Prinz Eugen ransomware prioritizes recently modified files for encryption, maximizing business disruption. Learn how this Go-based threat works and who's at risk.

James Rivera

A new ransomware operation named Prinz Eugen has emerged with an encryption strategy designed to hit victims where it hurts most: their most recently modified files get encrypted first.

Security researchers at Threatdown, Malwarebytes' enterprise cybersecurity division, published an analysis this week detailing the group's tactics after investigating multiple intrusions. The approach ensures that documents, spreadsheets, and databases actively in use—the files employees touched that same day or week—become inaccessible before the victim even realizes an attack is underway.

How Prinz Eugen Operates

The threat actors gain initial access through stolen RDP credentials, a technique that remains one of the most common ransomware entry points despite years of warnings. Once inside, operators manually download and execute a payload named "servertool.exe" rather than relying on automated deployment.

Prinz Eugen employs a hands-on-keyboard approach throughout the attack chain. Operators use legitimate remote management software like RemotePC alongside living-off-the-land binaries already present on Windows systems. They establish persistence by creating backdoor administrator accounts, giving them a fallback if defenders detect and remove the primary payload.

The ransomware itself is written in Go and uses ChaCha20-Poly1305 encryption with 32-byte master keys. Each file receives a random initialization vector, with key derivation handled through a chain of Argon2id, SHA-256, and HKDF-SHA256—a deliberately resource-intensive process that makes brute-force decryption impractical. Files are encrypted in 1MB chunks with SHA-256 integrity verification, and the malware appends the ".prinzeugen" extension to encrypted files.

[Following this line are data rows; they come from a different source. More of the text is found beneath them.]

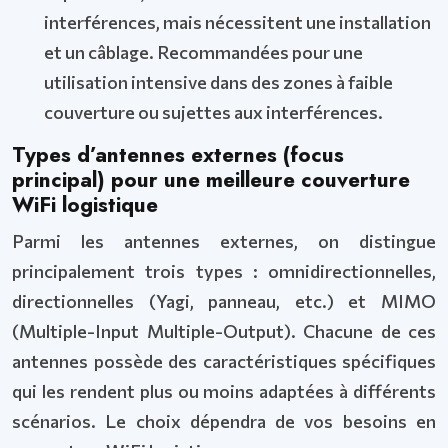
interférences, mais nécessitent une installation
et un câblage. Recommandées pour une
utilisation intensive dans des zones à faible
couverture ou sujettes aux interférences.
Types d’antennes externes (focus
principal) pour une meilleure couverture
WiFi logistique
Parmi les antennes externes, on distingue
principalement trois types : omnidirectionnelles,
directionnelles (Yagi, panneau, etc.) et MIMO
(Multiple-Input Multiple-Output). Chacune de ces
antennes possède des caractéristiques spécifiques
qui les rendent plus ou moins adaptées à différents
scénarios. Le choix dépendra de vos besoins en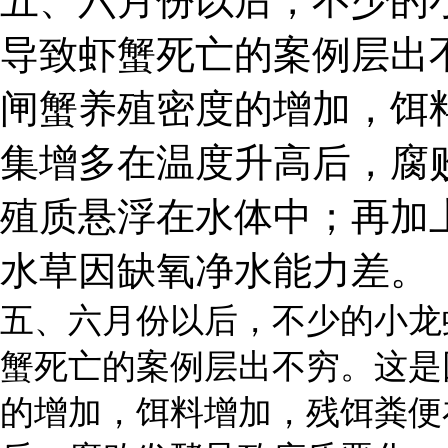
五、六月份以后，不少的
导致虾蟹死亡的案例层出
闸蟹养殖密度的增加，饵
集增多在温度升高后，腐
殖质悬浮在水体中；再加
水草因缺氧净水能力差。
五、六月份以后，不少的小龙
蟹死亡的案例层出不穷。这是
的增加，饵料增加，残饵粪便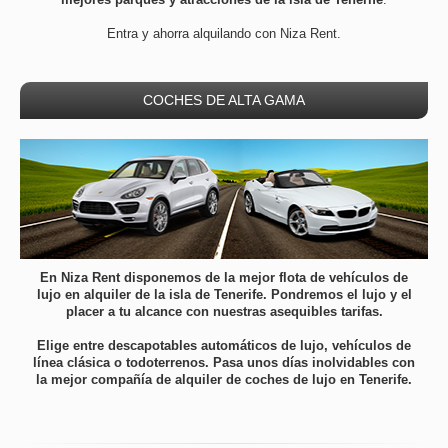
Entra y ahorra alquilando con Niza Rent.
COCHES DE ALTA GAMA
En Niza Rent disponemos de la mejor flota de vehículos de
lujo en alquiler de la isla de Tenerife. Pondremos el lujo y el
placer a tu alcance con nuestras asequibles tarifas.
Elige entre descapotables automáticos de lujo, vehículos de
línea clásica o todoterrenos.
Pasa unos días inolvidables con
la mejor compañía de alquiler de coches de lujo en Tenerife.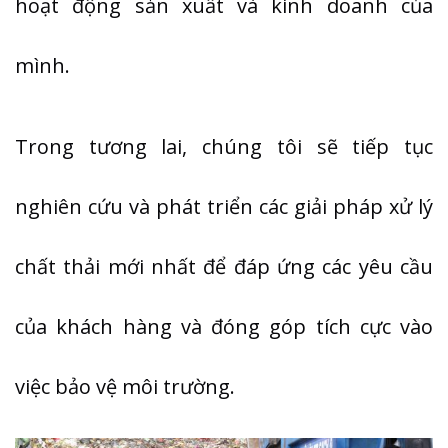
hoạt động sản xuất và kinh doanh của
mình.
Trong tương lai, chúng tôi sẽ tiếp tục
nghiên cứu và phát triển các giải pháp xử lý
chất thải mới nhất để đáp ứng các yêu cầu
của khách hàng và đóng góp tích cực vào
việc bảo vệ môi trường.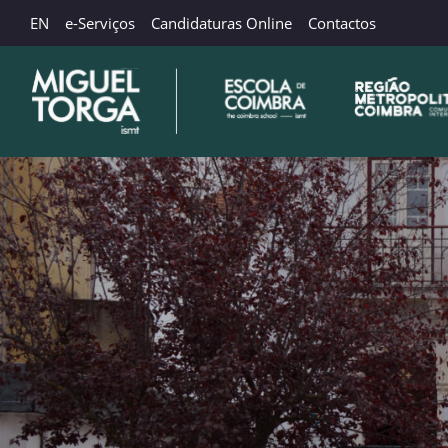
EN
e-Serviços
Candidaturas Online
Contactos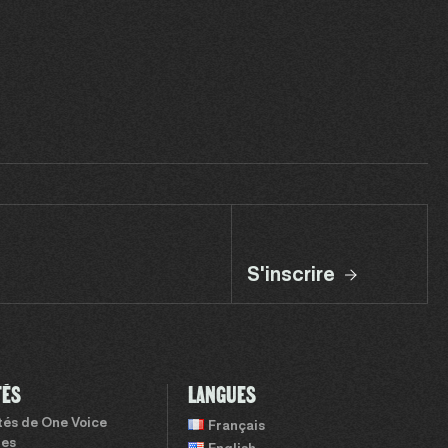
S'inscrire
TÉS
LANGUES
ités de One Voice
Français
tes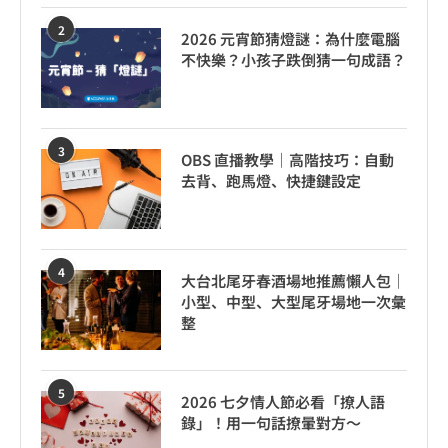
2
2026 元宵節猜燈謎：為什麼電腦
不快樂？小孩子跌倒猜一句成語？
3
OBS 直播教學｜高階技巧：自動
去背、跑馬燈、快捷鍵設定
4
大台北尾牙春酒場地推薦懶人包｜
小型、中型、大型尾牙場地一次彙
整
5
2026 七夕情人節必看「撩人語
錄」！用一句話撩暈對方～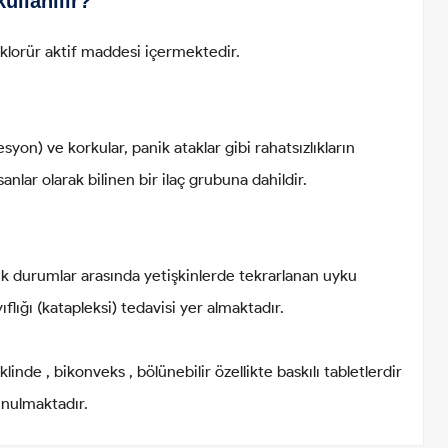
ullanılır?
lorür aktif maddesi içermektedir.
on) ve korkular, panik ataklar gibi rahatsızlıkların
sanlar olarak bilinen bir ilaç grubuna dahildir.
ik durumlar arasında yetişkinlerde tekrarlanan uyku
ıflığı (katapleksi) tedavisi yer almaktadır.
e , bikonveks , bölünebilir özellikte baskılı tabletlerdir
unulmaktadır.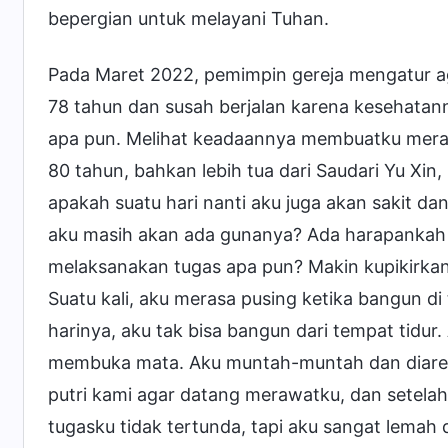
bepergian untuk melayani Tuhan.
Pada Maret 2022, pemimpin gereja mengatur ag
78 tahun dan susah berjalan karena kesehata
apa pun. Melihat keadaannya membuatku merasa
80 tahun, bahkan lebih tua dari Saudari Yu Xin,
apakah suatu hari nanti aku juga akan sakit d
aku masih akan ada gunanya? Ada harapankah 
melaksanakan tugas apa pun? Makin kupikirkan, 
Suatu kali, aku merasa pusing ketika bangun d
harinya, aku tak bisa bangun dari tempat tidu
membuka mata. Aku muntah-muntah dan diare, 
putri kami agar datang merawatku, dan setelah 
tugasku tidak tertunda, tapi aku sangat lemah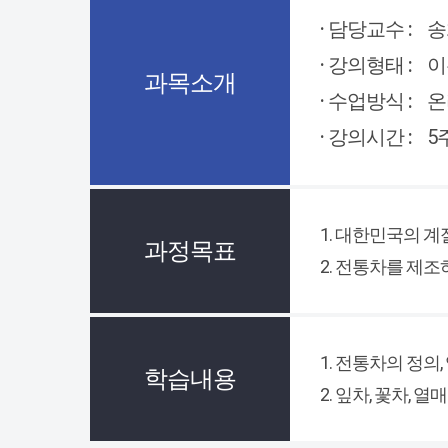
· 담당교수 :
송
· 강의형태 :
이
과목소개
· 수업방식 :
온
· 강의시간 :
5
1. 대한민국의 계
과정목표
2. 전통차를 제조
1. 전통차의 정의,
학습내용
2. 잎차, 꽃차, 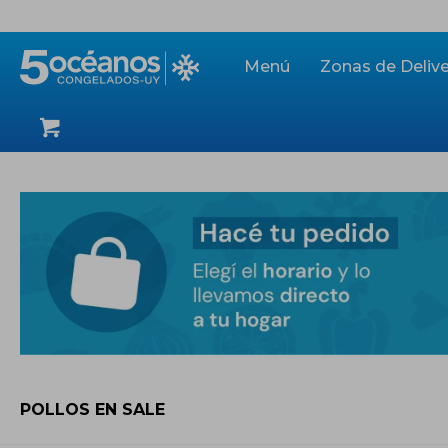
Menú
Zonas de Delive
POLLOS EN SALE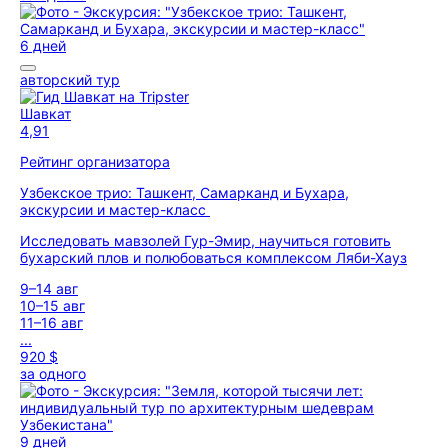
6 дней
авторский тур
Шавкат
4,91
Рейтинг организатора
Узбекское трио: Ташкент, Самарканд и Бухара,
экскурсии и мастер-класс
Исследовать мавзолей Гур-Эмир, научиться готовить
бухарский плов и полюбоваться комплексом Ляби-Хауз
9–14 авг
10–15 авг
11–16 авг
...
920 $
за одного
9 дней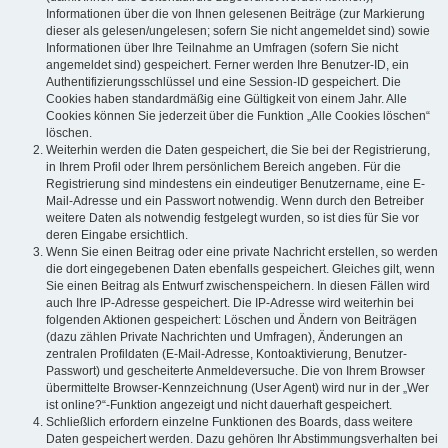
Informationen über die von Ihnen gelesenen Beiträge (zur Markierung
dieser als gelesen/ungelesen; sofern Sie nicht angemeldet sind) sowie
Informationen über Ihre Teilnahme an Umfragen (sofern Sie nicht
angemeldet sind) gespeichert. Ferner werden Ihre Benutzer-ID, ein
Authentifizierungsschlüssel und eine Session-ID gespeichert. Die
Cookies haben standardmäßig eine Gültigkeit von einem Jahr. Alle
Cookies können Sie jederzeit über die Funktion „Alle Cookies löschen“
löschen.
Weiterhin werden die Daten gespeichert, die Sie bei der Registrierung,
in Ihrem Profil oder Ihrem persönlichem Bereich angeben. Für die
Registrierung sind mindestens ein eindeutiger Benutzername, eine E-
Mail-Adresse und ein Passwort notwendig. Wenn durch den Betreiber
weitere Daten als notwendig festgelegt wurden, so ist dies für Sie vor
deren Eingabe ersichtlich.
Wenn Sie einen Beitrag oder eine private Nachricht erstellen, so werden
die dort eingegebenen Daten ebenfalls gespeichert. Gleiches gilt, wenn
Sie einen Beitrag als Entwurf zwischenspeichern. In diesen Fällen wird
auch Ihre IP-Adresse gespeichert. Die IP-Adresse wird weiterhin bei
folgenden Aktionen gespeichert: Löschen und Ändern von Beiträgen
(dazu zählen Private Nachrichten und Umfragen), Änderungen an
zentralen Profildaten (E-Mail-Adresse, Kontoaktivierung, Benutzer-
Passwort) und gescheiterte Anmeldeversuche. Die von Ihrem Browser
übermittelte Browser-Kennzeichnung (User Agent) wird nur in der „Wer
ist online?“-Funktion angezeigt und nicht dauerhaft gespeichert.
Schließlich erfordern einzelne Funktionen des Boards, dass weitere
Daten gespeichert werden. Dazu gehören Ihr Abstimmungsverhalten bei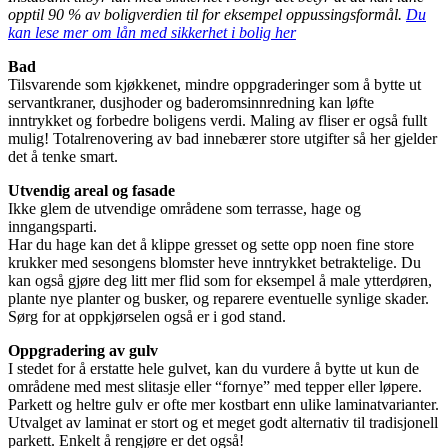
opptil 90 % av boligverdien til for eksempel oppussingsformål.
Du
kan lese mer om lån med sikkerhet i bolig her
Bad
Tilsvarende som kjøkkenet, mindre oppgraderinger som å bytte ut
servantkraner, dusjhoder og baderomsinnredning kan løfte
inntrykket og forbedre boligens verdi. Maling av fliser er også fullt
mulig! Totalrenovering av bad innebærer store utgifter så her gjelder
det å tenke smart.
Utvendig areal og fasade
Ikke glem de utvendige områdene som terrasse, hage og
inngangsparti.
Har du hage kan det å klippe gresset og sette opp noen fine store
krukker med sesongens blomster heve inntrykket betraktelige. Du
kan også gjøre deg litt mer flid som for eksempel å male ytterdøren,
plante nye planter og busker, og reparere eventuelle synlige skader.
Sørg for at oppkjørselen også er i god stand.
Oppgradering av gulv
I stedet for å erstatte hele gulvet, kan du vurdere å bytte ut kun de
områdene med mest slitasje eller “fornye” med tepper eller løpere.
Parkett og heltre gulv er ofte mer kostbart enn ulike laminatvarianter.
Utvalget av laminat er stort og et meget godt alternativ til tradisjonell
parkett. Enkelt å rengjøre er det også!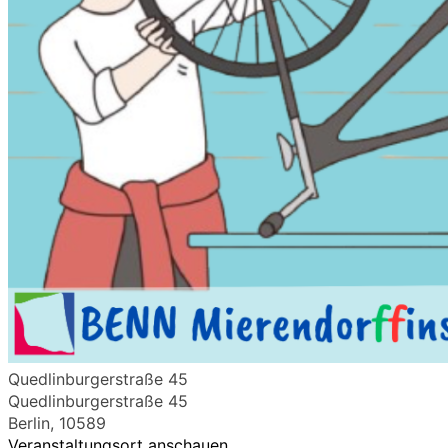
Quedlinburgerstraße 45
Quedlinburgerstraße 45
Berlin
,
10589
Veranstaltungsort anschauen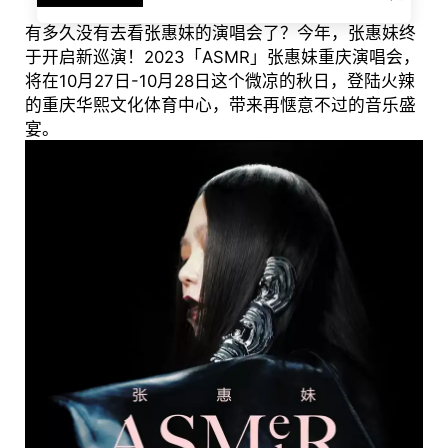
有多久没有去看张惠妹的演唱会了？今年，张惠妹终
于开启新巡演！2023「ASMR」张惠妹重庆演唱会，
将在10月27日-10月28日这个微凉的秋日，登陆火辣
的重庆华熙文化体育中心，带来再惬意不过的音乐盛
宴。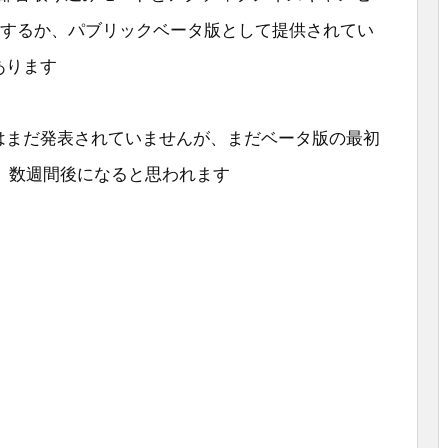
回避するか、パブリックベータ版として提供されてい
があります
いてはまだ発表されていませんが、まだベータ版の最初
、数週間後になると思われます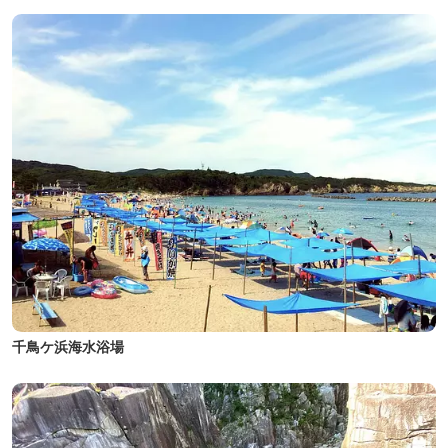
千鳥ケ浜海水浴場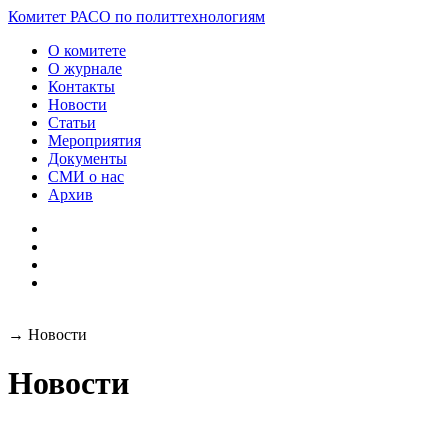
Разработка и поддержка
Комитет РАСО
по политтехнологиям
сайта:
О комитете
О журнале
Контакты
Новости
Статьи
Мероприятия
Документы
СМИ о нас
Архив
→
Новости
Новости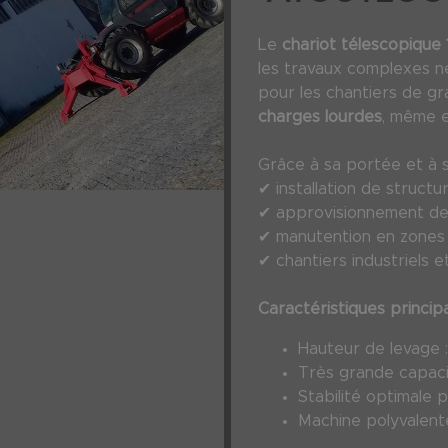
Le
chariot télescopique
les travaux complexes né
pour les chantiers de gr
charges lourdes
, même e
Grâce à sa portée et à sa 
✔ installation de struct
✔ approvisionnement de
✔ manutention en zones d
✔ chantiers industriels e
Caractéristiques princip
Hauteur de levage 
Très grande capac
Stabilité optimale 
Machine polyvalent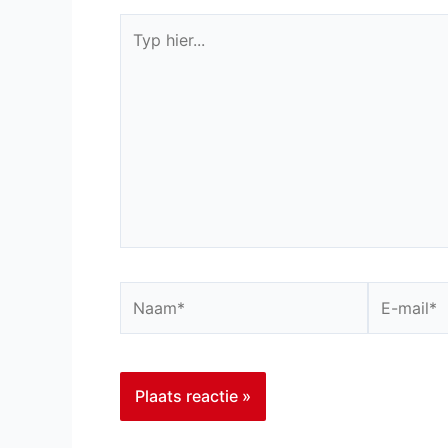
Typ
hier...
Naam*
E-
mail*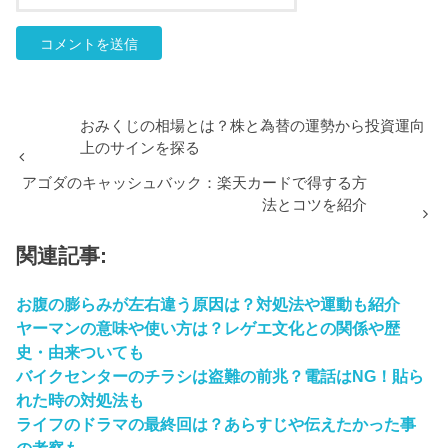
おみくじの相場とは？株と為替の運勢から投資運向
上のサインを探る
アゴダのキャッシュバック：楽天カードで得する方
法とコツを紹介
関連記事:
お腹の膨らみが左右違う原因は？対処法や運動も紹介
ヤーマンの意味や使い方は？レゲエ文化との関係や歴
史・由来ついても
バイクセンターのチラシは盗難の前兆？電話はNG！貼ら
れた時の対処法も
ライフのドラマの最終回は？あらすじや伝えたかった事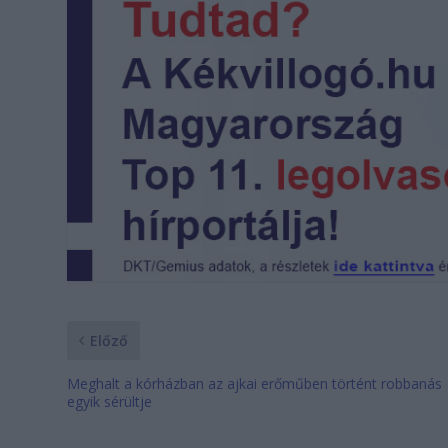
Előző
Meghalt a kórházban az ajkai erőműben történt robbanás
egyik sérültje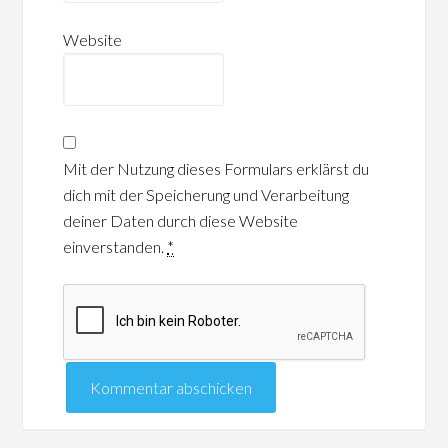
Website
Mit der Nutzung dieses Formulars erklärst du
dich mit der Speicherung und Verarbeitung
deiner Daten durch diese Website
einverstanden.
*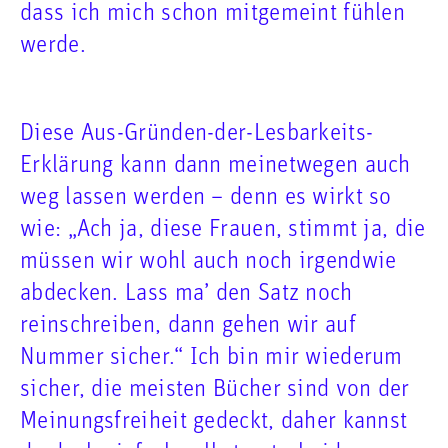
dass ich mich schon mitgemeint fühlen
werde.
Diese Aus-Gründen-der-Lesbarkeits-
Erklärung kann dann meinetwegen auch
weg lassen werden – denn es wirkt so
wie: „Ach ja, diese Frauen, stimmt ja, die
müssen wir wohl auch noch irgendwie
abdecken. Lass ma’ den Satz noch
reinschreiben, dann gehen wir auf
Nummer sicher.“ Ich bin mir wiederum
sicher, die meisten Bücher sind von der
Meinungsfreiheit gedeckt, daher kannst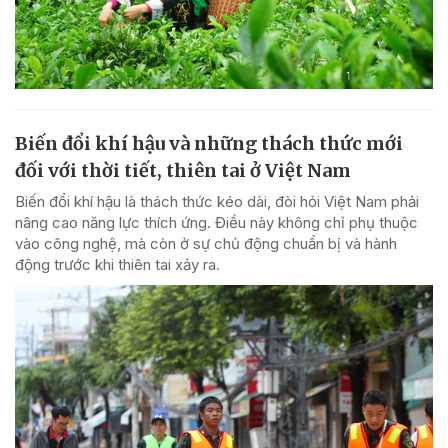
Biến đổi khí hậu và những thách thức mới
đối với thời tiết, thiên tai ở Việt Nam
Biến đổi khí hậu là thách thức kéo dài, đòi hỏi Việt Nam phải
nâng cao năng lực thích ứng. Điều này không chỉ phụ thuộc
vào công nghệ, mà còn ở sự chủ động chuẩn bị và hành
động trước khi thiên tai xảy ra.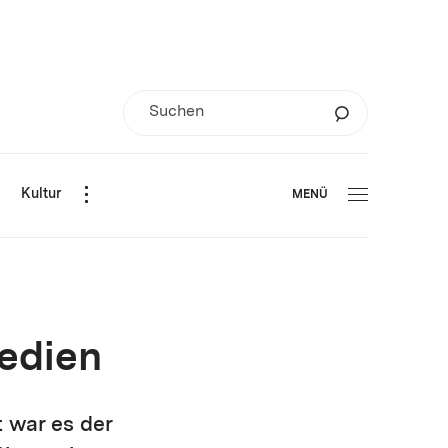
d
Kultur
MENÜ
Medien
t war es der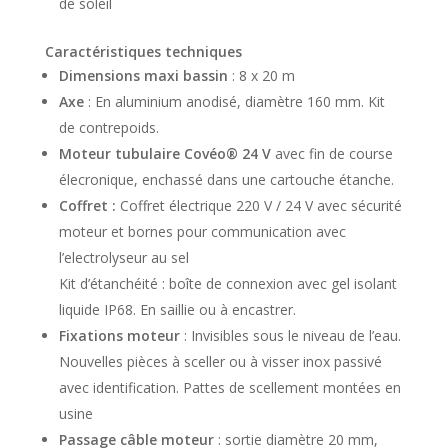
de soleil
Caractéristiques techniques
Dimensions maxi bassin
: 8 x 20 m
Axe
: En aluminium anodisé, diamètre 160 mm. Kit
de contrepoids.
Moteur tubulaire Covéo® 24 V
avec fin de course
élecronique, enchassé dans une cartouche étanche.
Coffret :
Coffret électrique 220 V / 24 V avec sécurité
moteur et bornes pour communication avec
l’electrolyseur au sel
Kit d’étanchéité : boîte de connexion avec gel isolant
liquide IP68. En saillie ou à encastrer.
Fixations moteur
: Invisibles sous le niveau de l’eau.
Nouvelles pièces à sceller ou à visser inox passivé
avec identification. Pattes de scellement montées en
usine
Passage câble moteur
: sortie diamètre 20 mm,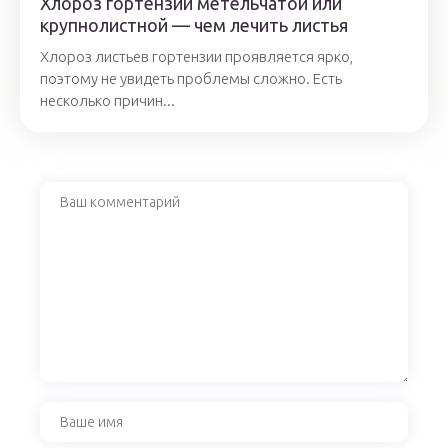
Хлороз гортензии метельчатой или
крупнолистной — чем лечить листья
Хлороз листьев гортензии проявляется ярко,
поэтому не увидеть проблемы сложно. Есть
несколько причин...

What sets this variant apart from other ransomware families we've covered recently is its file prioritization logic. The malware sorts potential targets by modification timestamp, processing the newest files first. Files sharing identical timestamps get sorted alphabetically. This means the project you saved five minutes before the attack hits gets encrypted immediately, while that dusty archive from 2019 sits at the back of the queue.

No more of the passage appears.